Old School Techniques: Choking and Line Pinching

As others pointed out, it goes back to the days when high output aircooled motors were the standard. They were run on (and beyond) the ragged edge of mechanical limits with mean piston speeds matching F1 motors.

It can be used for the following…

  1. To cool the motor.
  2. Shut it down and stop it coming apart.
  3. Provide little extra lube before you shut the throttle at 19,000+

The less choke you use, the faster you (might) be. But the risk of grenading the motor increases too. These motors will rev until they come apart, so you had to protect them. While also trying to out race your opponents. In a lot of cases you’re geared for punch off the turns and basically playing Russian roulette, letting the motor rev as high as you dare with varying amounts of choke

It made for pretty interesting racing. Carburation came into play too, especially with aircooled. Often you could really only run right on the edge for a short period of time. Choking might let you get away with it for longer. So you’ll find racers alternating between running the motor hard with choke, without choke, fall into line and run a little rich and anything in between as a tactic.

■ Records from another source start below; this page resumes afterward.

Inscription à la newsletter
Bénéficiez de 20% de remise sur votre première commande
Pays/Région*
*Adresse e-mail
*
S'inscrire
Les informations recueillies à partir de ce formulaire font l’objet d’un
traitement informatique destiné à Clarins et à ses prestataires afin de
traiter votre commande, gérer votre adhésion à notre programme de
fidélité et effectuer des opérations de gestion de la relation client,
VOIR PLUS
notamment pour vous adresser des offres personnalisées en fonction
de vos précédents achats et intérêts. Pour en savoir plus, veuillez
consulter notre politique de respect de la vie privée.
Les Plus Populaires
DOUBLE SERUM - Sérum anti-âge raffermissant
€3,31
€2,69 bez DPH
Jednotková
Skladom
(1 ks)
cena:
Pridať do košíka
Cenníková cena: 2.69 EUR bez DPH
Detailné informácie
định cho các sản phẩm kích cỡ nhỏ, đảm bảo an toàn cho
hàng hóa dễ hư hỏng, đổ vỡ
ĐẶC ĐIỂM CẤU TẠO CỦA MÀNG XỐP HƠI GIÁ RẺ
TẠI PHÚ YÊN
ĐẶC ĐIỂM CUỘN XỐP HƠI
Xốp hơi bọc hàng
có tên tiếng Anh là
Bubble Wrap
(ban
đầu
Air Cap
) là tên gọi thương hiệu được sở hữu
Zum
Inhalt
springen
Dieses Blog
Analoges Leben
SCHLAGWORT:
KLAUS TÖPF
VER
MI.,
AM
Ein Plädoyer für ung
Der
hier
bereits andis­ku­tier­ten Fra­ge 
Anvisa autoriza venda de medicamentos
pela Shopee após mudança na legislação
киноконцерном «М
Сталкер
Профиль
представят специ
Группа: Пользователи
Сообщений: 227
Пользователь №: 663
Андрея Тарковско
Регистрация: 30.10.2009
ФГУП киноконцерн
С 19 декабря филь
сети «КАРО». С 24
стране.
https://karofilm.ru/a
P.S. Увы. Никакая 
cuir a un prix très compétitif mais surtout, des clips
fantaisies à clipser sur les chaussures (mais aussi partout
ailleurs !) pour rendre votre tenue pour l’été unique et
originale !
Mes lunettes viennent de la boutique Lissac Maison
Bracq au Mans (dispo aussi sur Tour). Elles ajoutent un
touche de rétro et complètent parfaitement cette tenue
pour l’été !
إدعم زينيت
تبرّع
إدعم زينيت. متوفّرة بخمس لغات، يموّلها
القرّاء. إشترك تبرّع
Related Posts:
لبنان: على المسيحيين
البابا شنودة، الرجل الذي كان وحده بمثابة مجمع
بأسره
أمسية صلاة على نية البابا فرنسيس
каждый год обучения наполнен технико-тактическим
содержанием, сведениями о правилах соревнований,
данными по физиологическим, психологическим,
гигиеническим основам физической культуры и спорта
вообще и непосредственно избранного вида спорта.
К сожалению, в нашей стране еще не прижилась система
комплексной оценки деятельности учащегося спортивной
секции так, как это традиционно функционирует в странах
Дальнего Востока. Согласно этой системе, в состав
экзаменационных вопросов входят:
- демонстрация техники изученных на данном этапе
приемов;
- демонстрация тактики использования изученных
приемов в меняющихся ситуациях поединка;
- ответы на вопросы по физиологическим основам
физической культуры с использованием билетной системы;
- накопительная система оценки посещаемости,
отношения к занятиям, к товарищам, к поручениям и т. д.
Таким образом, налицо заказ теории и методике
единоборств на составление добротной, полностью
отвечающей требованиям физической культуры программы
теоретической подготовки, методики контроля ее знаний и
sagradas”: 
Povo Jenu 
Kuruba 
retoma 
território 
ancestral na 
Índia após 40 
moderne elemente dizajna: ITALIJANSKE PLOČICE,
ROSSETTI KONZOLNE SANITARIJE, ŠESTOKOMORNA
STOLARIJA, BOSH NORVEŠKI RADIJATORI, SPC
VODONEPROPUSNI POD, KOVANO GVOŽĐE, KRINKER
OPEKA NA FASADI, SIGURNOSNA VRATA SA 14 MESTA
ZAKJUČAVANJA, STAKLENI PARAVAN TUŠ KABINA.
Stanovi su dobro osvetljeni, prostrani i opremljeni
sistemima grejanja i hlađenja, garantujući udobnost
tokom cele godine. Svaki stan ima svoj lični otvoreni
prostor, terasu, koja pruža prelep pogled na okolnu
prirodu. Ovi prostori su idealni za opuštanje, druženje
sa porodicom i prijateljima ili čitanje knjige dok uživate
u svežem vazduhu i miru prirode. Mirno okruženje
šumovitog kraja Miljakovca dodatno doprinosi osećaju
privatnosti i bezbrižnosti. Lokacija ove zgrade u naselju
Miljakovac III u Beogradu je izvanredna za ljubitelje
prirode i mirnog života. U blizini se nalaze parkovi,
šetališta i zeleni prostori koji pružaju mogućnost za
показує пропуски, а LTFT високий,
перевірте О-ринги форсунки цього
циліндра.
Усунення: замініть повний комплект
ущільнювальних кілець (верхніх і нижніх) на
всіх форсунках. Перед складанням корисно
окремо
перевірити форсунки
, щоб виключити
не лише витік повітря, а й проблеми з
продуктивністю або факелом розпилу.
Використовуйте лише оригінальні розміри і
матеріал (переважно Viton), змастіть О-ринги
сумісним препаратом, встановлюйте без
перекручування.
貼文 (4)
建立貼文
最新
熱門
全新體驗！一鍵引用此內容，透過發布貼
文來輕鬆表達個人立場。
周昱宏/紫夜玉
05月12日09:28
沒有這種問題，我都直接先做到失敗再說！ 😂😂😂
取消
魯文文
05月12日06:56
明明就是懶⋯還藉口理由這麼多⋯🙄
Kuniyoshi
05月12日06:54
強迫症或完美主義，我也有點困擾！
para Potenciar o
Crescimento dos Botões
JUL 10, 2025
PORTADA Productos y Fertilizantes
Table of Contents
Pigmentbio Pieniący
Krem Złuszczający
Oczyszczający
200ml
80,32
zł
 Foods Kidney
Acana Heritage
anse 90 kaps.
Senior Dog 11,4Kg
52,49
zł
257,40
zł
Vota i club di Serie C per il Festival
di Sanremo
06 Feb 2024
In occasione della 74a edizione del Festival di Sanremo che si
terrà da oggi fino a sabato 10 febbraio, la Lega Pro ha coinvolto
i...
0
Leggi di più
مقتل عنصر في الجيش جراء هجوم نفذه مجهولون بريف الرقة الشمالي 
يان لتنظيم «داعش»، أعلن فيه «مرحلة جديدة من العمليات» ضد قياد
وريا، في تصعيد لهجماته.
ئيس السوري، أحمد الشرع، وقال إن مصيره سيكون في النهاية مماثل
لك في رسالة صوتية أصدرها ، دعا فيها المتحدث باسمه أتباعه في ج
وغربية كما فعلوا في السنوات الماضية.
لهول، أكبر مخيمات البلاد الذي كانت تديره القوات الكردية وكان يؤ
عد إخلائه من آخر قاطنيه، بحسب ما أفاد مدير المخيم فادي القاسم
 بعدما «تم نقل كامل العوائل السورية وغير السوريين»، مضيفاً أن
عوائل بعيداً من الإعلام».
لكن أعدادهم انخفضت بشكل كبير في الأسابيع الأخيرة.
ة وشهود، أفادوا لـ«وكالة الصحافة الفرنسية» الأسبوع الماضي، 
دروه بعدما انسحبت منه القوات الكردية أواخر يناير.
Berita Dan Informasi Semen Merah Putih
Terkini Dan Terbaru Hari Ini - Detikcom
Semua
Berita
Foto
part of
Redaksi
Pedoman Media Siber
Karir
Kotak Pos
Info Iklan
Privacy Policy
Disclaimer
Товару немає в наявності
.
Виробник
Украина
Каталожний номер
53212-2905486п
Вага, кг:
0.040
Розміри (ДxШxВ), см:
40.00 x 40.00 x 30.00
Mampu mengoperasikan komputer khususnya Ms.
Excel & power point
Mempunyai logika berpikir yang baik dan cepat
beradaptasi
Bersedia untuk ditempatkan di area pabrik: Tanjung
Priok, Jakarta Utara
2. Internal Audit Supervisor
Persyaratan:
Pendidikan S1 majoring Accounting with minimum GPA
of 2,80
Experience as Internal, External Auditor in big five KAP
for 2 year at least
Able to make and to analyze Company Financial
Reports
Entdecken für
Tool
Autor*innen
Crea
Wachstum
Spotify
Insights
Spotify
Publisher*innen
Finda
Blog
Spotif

Put all that together, with direct drive that locked the wheels solid when the motor gave up (frequently) made for some very interesting racing that was part driving, part chess and part roulette.

I’ve heard it said it’s used to help drive off the turns. To me, if that’s the case I think your jetting is off. @NikG and @Mynameismcgyver might have some thoughts on that.

@Terence_Dove and @DavinRS talked about these motors (Classes ICA, Formula A & Formula Super A) in part of the three part podcast they did on Terence’s book. I’m not sure which one of the three it was though.

For watercooled it was more 2 & 3. One thing to be mindful of is that excessive choke can cause a reed motor to ingest its reeds. That’s bad.

For TaG and so on, probably not much need for choke, but I can understand someone using it as piece of mind or general mechanical sympathy. For a turn where you have a quick lift then right back on the power, you could go for a choke there.